Da ist was dran, an "jedermanns Albtraum, Fotos angucken" :biggrin:
Auch das "zu schnell = plump" lässt mich nachdenken.
Geschmackssache oder nicht?
Wie auch immer, sehr nützlich, die Rückmeldungen!
Schönes Wochenende wünscht Salamander!
Viskey:
Morgen, Salamander!
Ich drück mich dann mal noch ein bisschen vor meiner Überarbeitung und röste hier ein bisschen. :biggrin:
--- Zitat von: Salamander am 28 February 2020, 13:05:12 ---ich möchte gerne wissen, wie dieser Anfang einer Geschichte wirkt. Würde man weiterlesen oder ist das uninteressant?
Gibt es Dinge die unlogisch oder stilistisch unsauber sind?
--- Ende Zitat ---
Die ersten Absätze finde ich sehr schön. Es kommt ziemlich gut durch, dass die Ich-Erzählerin Anschluss an die Familie ihres Freundes finden will. Sie will, dass das funktioniert. Sie ist ehrlich an diesen Menschen interessiert. Es ist eine schöne, ruhige Stimmung. Das gefällt mir.
Stilistisch ist der Schwenk von hier zur Tragödie einfach viel zu schnell. "Eines Tages passierte eine Tragödie" ist jetzt auch kein Satz, den ich irgendjemanden sagen höre. Den finde ich stilistisch schon ziemlich daneben.
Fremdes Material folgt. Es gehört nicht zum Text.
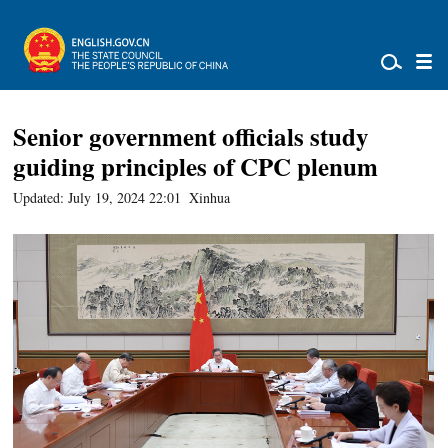
Senior government officials study
guiding principles of CPC plenum
Updated: July 19, 2024 22:01
Xinhua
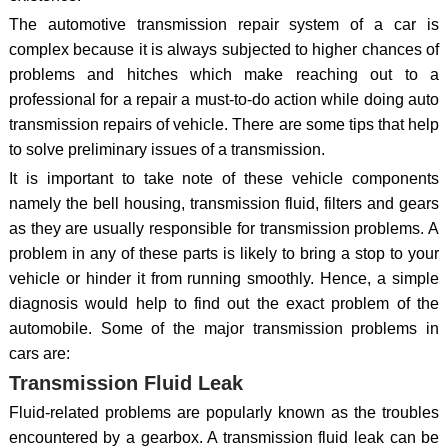
The automotive transmission repair system of a car is
complex because it is always subjected to higher chances of
problems and hitches which make reaching out to a
professional for a repair a must-to-do action while doing auto
transmission repairs of vehicle. There are some tips that help
to solve preliminary issues of a transmission.
It is important to take note of these vehicle components
namely the bell housing, transmission fluid, filters and gears
as they are usually responsible for transmission problems. A
problem in any of these parts is likely to bring a stop to your
vehicle or hinder it from running smoothly. Hence, a simple
diagnosis would help to find out the exact problem of the
automobile. Some of the major transmission problems in
cars are:
Transmission Fluid Leak
Fluid-related problems are popularly known as the troubles
encountered by a gearbox. A transmission fluid leak can be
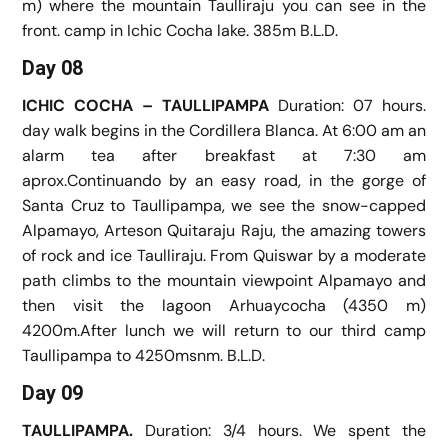
m) where the mountain Taulliraju you can see in the
front. camp in Ichic Cocha lake. 385m B.L.D.
Day 08
ICHIC COCHA – TAULLIPAMPA
Duration: 07 hours.
day walk begins in the Cordillera Blanca. At 6:00 am an
alarm tea after breakfast at 7:30 am
aprox.Continuando by an easy road, in the gorge of
Santa Cruz to Taullipampa, we see the snow-capped
Alpamayo, Arteson Quitaraju Raju, the amazing towers
of rock and ice Taulliraju. From Quiswar by a moderate
path climbs to the mountain viewpoint Alpamayo and
then visit the lagoon Arhuaycocha (4350 m)
4200m.After lunch we will return to our third camp
Taullipampa to 4250msnm. B.L.D.
Day 09
TAULLIPAMPA.
Duration: 3/4 hours. We spent the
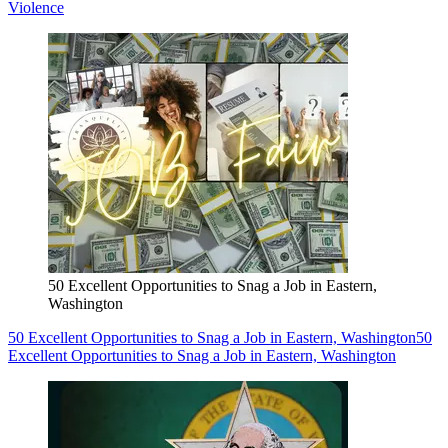
Violence
50 Excellent Opportunities to Snag a Job in Eastern,
Washington
50 Excellent Opportunities to Snag a Job in Eastern, Washington
50
Excellent Opportunities to Snag a Job in Eastern, Washington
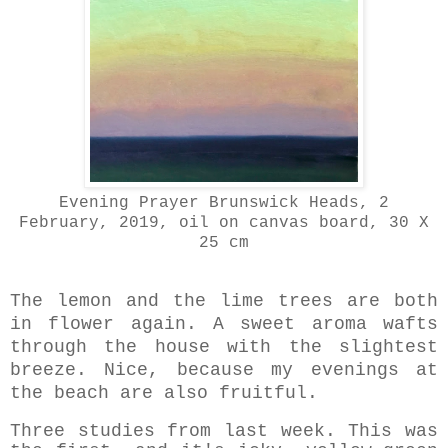
Evening Prayer Brunswick Heads, 2
February, 2019
, oil on canvas board, 30 X
25 cm
The lemon and the lime trees are both
in flower again. A sweet aroma wafts
through the house with the slightest
breeze. Nice, because my evenings at
the beach are also fruitful.
Three studies from last week. This was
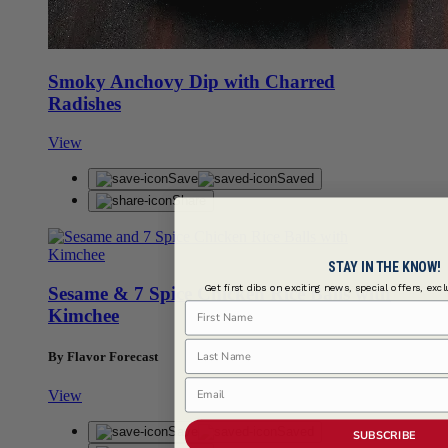
Smoky Anchovy Dip with Charred
Radishes
View
Save
Saved
Share
STAY IN THE KNOW!
Get first dibs on exciting news, special offers, exc
Sesame & 7 Spice Chicken Rice Balls with
First Name
Kimchee
Last Name
By Flavor Forecast
Email
View
Save
Saved
SUBSCRIBE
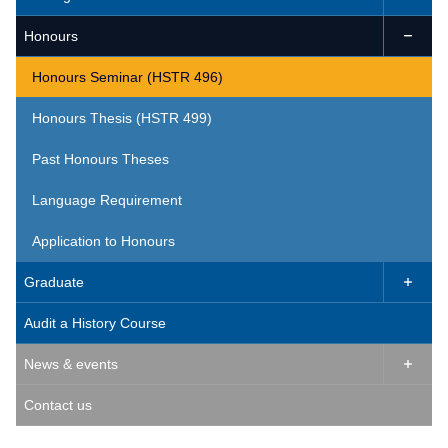
Honours

Honours Seminar (HSTR 496)
Honours Thesis (HSTR 499)
Past Honours Theses
Language Requirement
Application to Honours
Graduate

Audit a History Course
News & events

Contact us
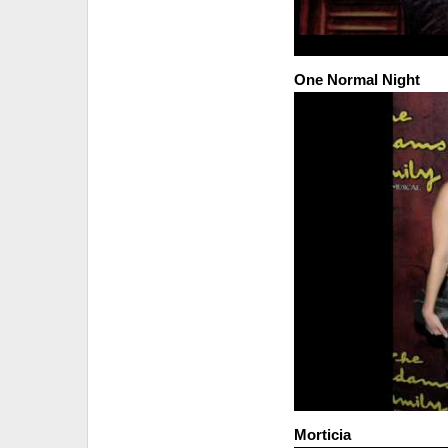
One Normal Night
Morticia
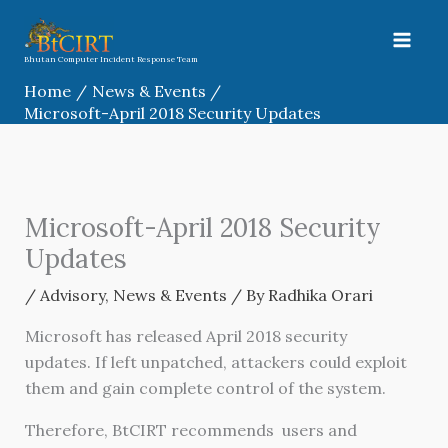
Skip
to
content
Bhutan Computer Incident Response Team
Home
News & Events
Microsoft-April 2018 Security Updates
Microsoft-April 2018 Security
Updates
/
Advisory
,
News & Events
/ By
Radhika Orari
Microsoft has released April 2018 security
updates. If left unpatched, attackers could exploit
them and gain complete control of the system.
Therefore, BtCIRT recommends users and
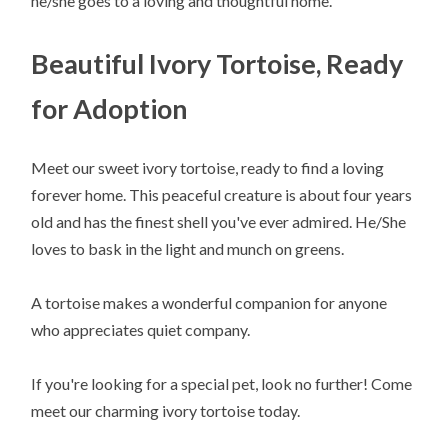
he/she goes to a loving and thoughtful home.
Beautiful Ivory Tortoise, Ready
for Adoption
Meet our sweet ivory tortoise, ready to find a loving
forever home. This peaceful creature is about four years
old and has the finest shell you've ever admired. He/She
loves to bask in the light and munch on greens.
A tortoise makes a wonderful companion for anyone
who appreciates quiet company.
If you're looking for a special pet, look no further! Come
meet our charming ivory tortoise today.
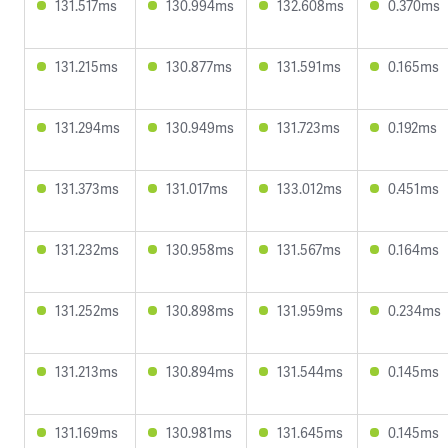
131.517ms
130.994ms
132.608ms
0.370ms
131.215ms
130.877ms
131.591ms
0.165ms
131.294ms
130.949ms
131.723ms
0.192ms
131.373ms
131.017ms
133.012ms
0.451ms
131.232ms
130.958ms
131.567ms
0.164ms
131.252ms
130.898ms
131.959ms
0.234ms
131.213ms
130.894ms
131.544ms
0.145ms
131.169ms
130.981ms
131.645ms
0.145ms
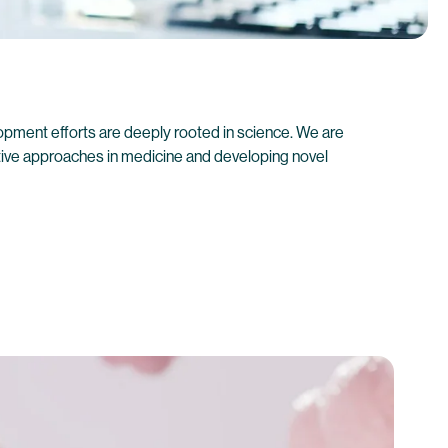
pment efforts are deeply rooted in science. We are
ive approaches in medicine and developing novel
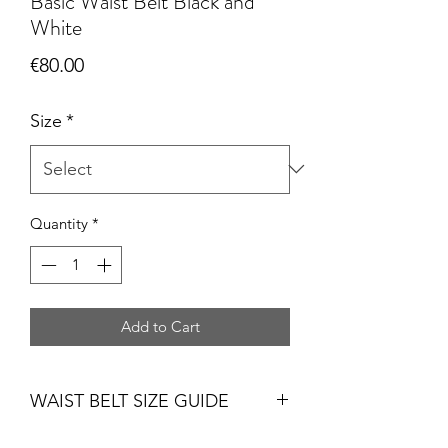
Basic Waist Belt Black and
White
Price
€80.00
Size
*
Quantity
*
Add to Cart
WAIST BELT SIZE GUIDE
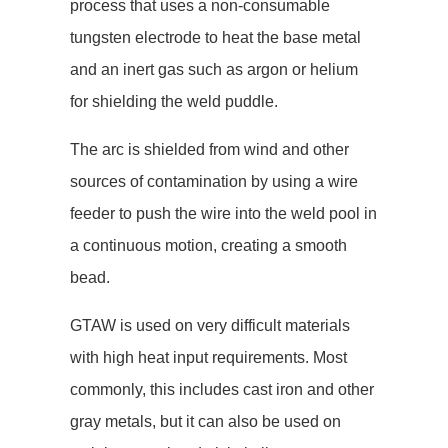
process that uses a non-consumable
tungsten electrode to heat the base metal
and an inert gas such as argon or helium
for shielding the weld puddle.
The arc is shielded from wind and other
sources of contamination by using a wire
feeder to push the wire into the weld pool in
a continuous motion, creating a smooth
bead.
GTAW is used on very difficult materials
with high heat input requirements. Most
commonly, this includes cast iron and other
gray metals, but it can also be used on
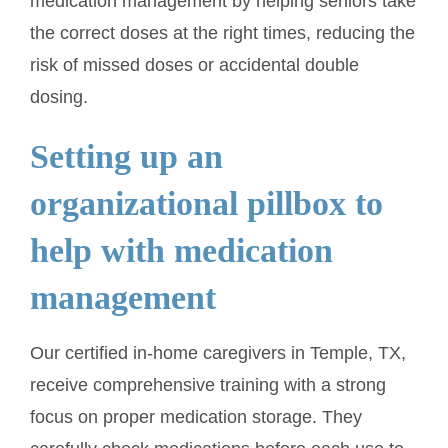
medication management by helping seniors take
the correct doses at the right times, reducing the
risk of missed doses or accidental double
dosing.
Setting up an
organizational pillbox to
help with medication
management
Our certified in-home caregivers in Temple, TX,
receive comprehensive training with a strong
focus on proper medication storage. They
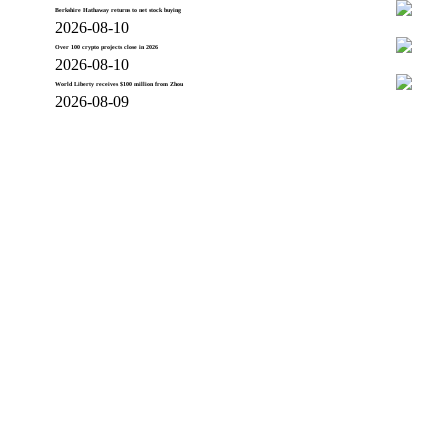
Berkshire Hathaway returns to net stock buying
2026-08-10
Over 100 crypto projects close in 2026
2026-08-10
World Liberty receives $100 million from Zhou
2026-08-09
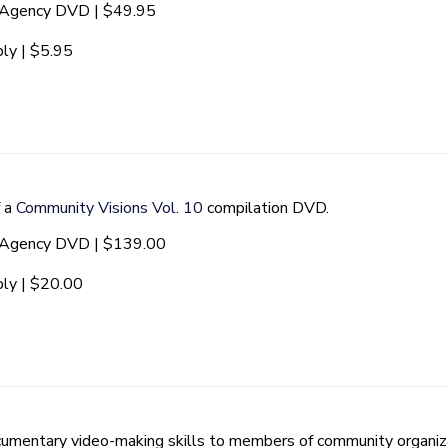
t Agency DVD | $49.95
ly | $5.95
f a
Community Visions Vol. 10
compilation DVD.
t Agency DVD | $139.00
ly | $20.00
mentary video-making skills to members of community organiza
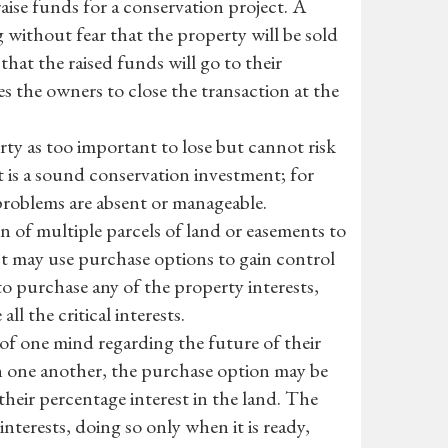
aise funds for a conservation project. A
 without fear that the property will be sold
that the raised funds will go to their
s the owners to close the transaction at the
rty as too important to lose but cannot risk
t is a sound conservation investment; for
problems are absent or manageable.
 of multiple parcels of land or easements to
st may use purchase options to gain control
to purchase any of the property interests,
ll the critical interests.
of one mind regarding the future of their
one another, the purchase option may be
their percentage interest in the land. The
nterests, doing so only when it is ready,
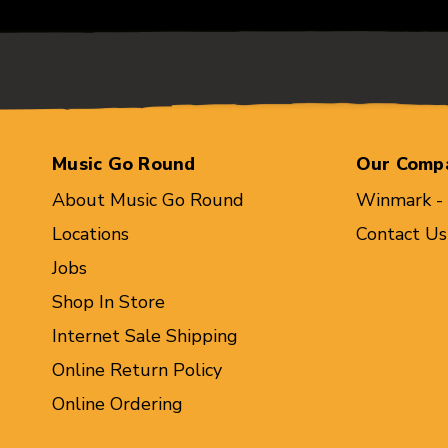
Music Go Round
Our Comp
About Music Go Round
Winmark -
Locations
Contact Us
Jobs
Shop In Store
Internet Sale Shipping
Online Return Policy
Online Ordering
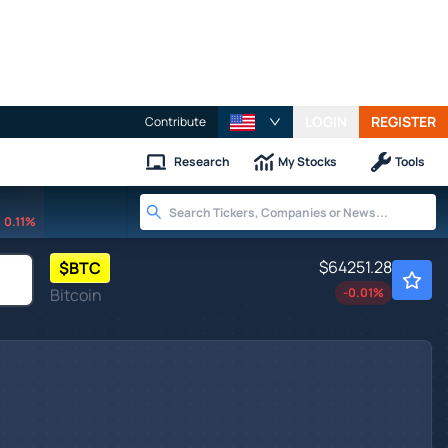
LOGIN
REGISTER
Contribute
Research
My Stocks
Tools
0.11%
$64251.28
$
BTC
Bitcoin
-0.01
%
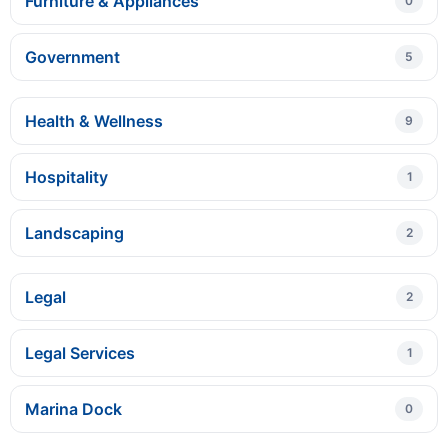
Furniture & Appliances
0
Government
5
Health & Wellness
9
Hospitality
1
Landscaping
2
Legal
2
Legal Services
1
Marina Dock
0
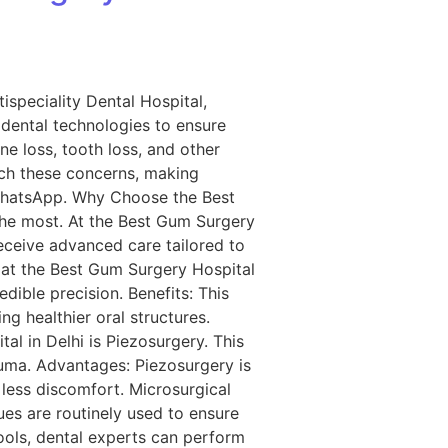
ispeciality Dental Hospital,
dental technologies to ensure
ne loss, tooth loss, and other
ch these concerns, making
 WhatsApp. Why Choose the Best
the most. At the Best Gum Surgery
receive advanced care tailored to
 at the Best Gum Surgery Hospital
edible precision. Benefits: This
ng healthier oral structures.
 in Delhi is Piezosurgery. This
uma. Advantages: Piezosurgery is
 less discomfort. Microsurgical
es are routinely used to ensure
ools, dental experts can perform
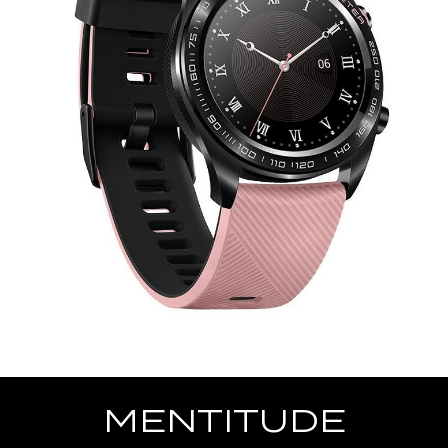
MENTITUDE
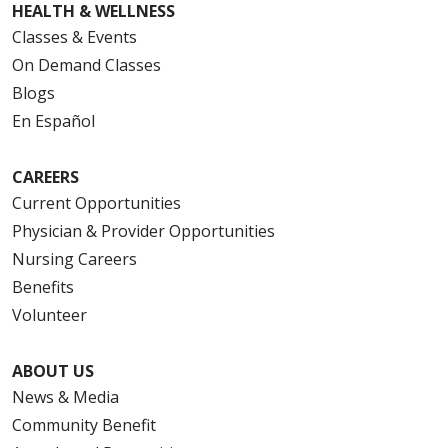
HEALTH & WELLNESS
Classes & Events
On Demand Classes
Blogs
En Español
CAREERS
Current Opportunities
Physician & Provider Opportunities
Nursing Careers
Benefits
Volunteer
ABOUT US
News & Media
Community Benefit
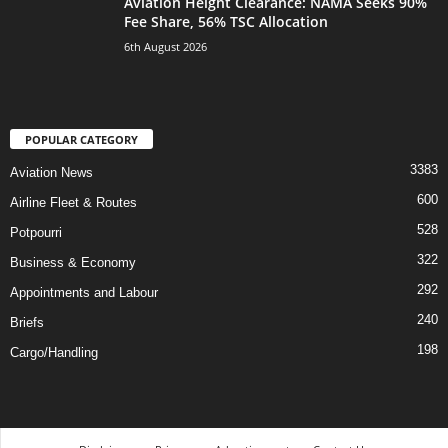
Aviation Height Clearance: NAMA Seeks 90%
Fee Share, 56% TSC Allocation
6th August 2026
POPULAR CATEGORY
3383
Aviation News
600
Airline Fleet & Routes
528
Potpourri
322
Business & Economy
292
Appointments and Labour
240
Briefs
198
Cargo/Handling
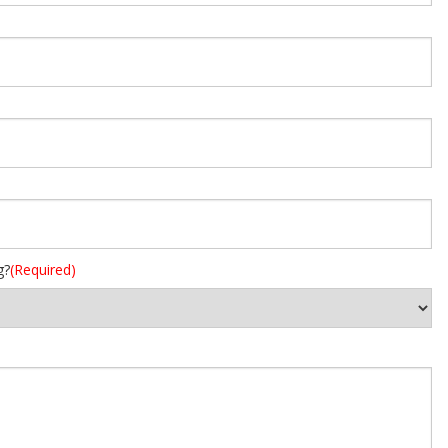
g?
(Required)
Ich würde jetzt mal sagen, ich würde noch so weit lesen, um herauszufinden, was diese Tragödie denn war. Bei dem Tempo, dass ich hier sehe, kommt das ja im nächsten oder übernächsten Absatz. :watchout:
Eine Familientragödie bindet man ja nicht jedem sofort auf die Nase, auch wenn man denjenigen sympathisch findet.
Ich fände es sehr viel stimmiger, auch in Hinblick auf den Einstieg, wenn die Oma da blinzeln würde, versuchen, schnell zu überblättern ... und höchstens ein "Das sind meine jüngsten Schwestern, Maya und Maria" fallen lässt. So, wie ich die Erzählerin nach diesen paar Zeilen einschätze, versteht sie den Wink mit dem Zaunpfahl und fragt nicht weiter nach, jedenfalls nicht bei der Oma. Ich kann mir vorstellen, dass sie dann später Mark fragt. Der kann dann entweder selber nichgts wissen, oder nur sehr grob, oder ... da sind deine MÖglichkeiten dann offen, je nachdem, wie nah Mark sich der Erzählerin fühlt, wie sehr ehr daran glaubt, dass sie demnächst Teil dieser Familie sein wird oder nicht ...
Abgesehen von dem viel zu schnellen Abrutschen gegen Ende dieses Ausschnitts fand ich es sehr schön zu lesen. Ich mag's, wenn's nicht immer mit Mord und Todschlag und voller Action anfängt.